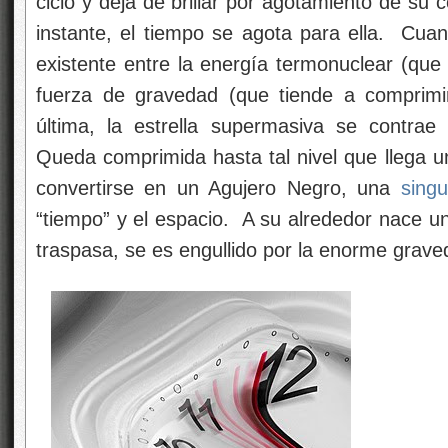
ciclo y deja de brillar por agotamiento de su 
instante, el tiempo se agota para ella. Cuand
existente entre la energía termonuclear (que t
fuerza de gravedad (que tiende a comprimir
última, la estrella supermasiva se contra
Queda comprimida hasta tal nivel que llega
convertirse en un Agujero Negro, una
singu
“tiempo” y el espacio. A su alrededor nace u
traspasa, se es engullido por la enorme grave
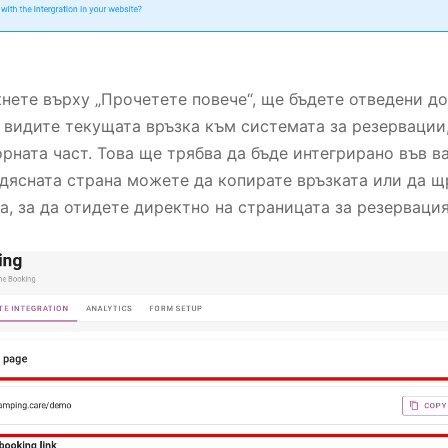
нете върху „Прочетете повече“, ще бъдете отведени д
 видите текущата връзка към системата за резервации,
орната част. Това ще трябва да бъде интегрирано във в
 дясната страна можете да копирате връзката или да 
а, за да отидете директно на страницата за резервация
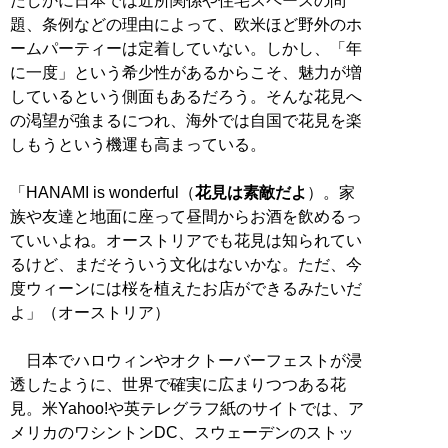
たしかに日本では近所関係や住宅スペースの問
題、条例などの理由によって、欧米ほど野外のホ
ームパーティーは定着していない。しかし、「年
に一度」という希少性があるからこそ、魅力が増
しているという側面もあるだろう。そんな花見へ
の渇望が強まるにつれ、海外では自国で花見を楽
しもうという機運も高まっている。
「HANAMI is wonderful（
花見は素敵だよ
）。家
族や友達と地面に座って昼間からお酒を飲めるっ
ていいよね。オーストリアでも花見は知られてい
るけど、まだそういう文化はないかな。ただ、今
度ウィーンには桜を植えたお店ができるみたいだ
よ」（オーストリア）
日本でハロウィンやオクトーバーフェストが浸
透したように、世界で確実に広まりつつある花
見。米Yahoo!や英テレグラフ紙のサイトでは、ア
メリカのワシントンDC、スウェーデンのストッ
***
> [Exercise goal]: Copy each line above that contains the string "tiempo".

> [Completed exercise]:
instante, el tiempo se agota para ella. Cuand
“tiempo” y el espacio. A su alrededor nace u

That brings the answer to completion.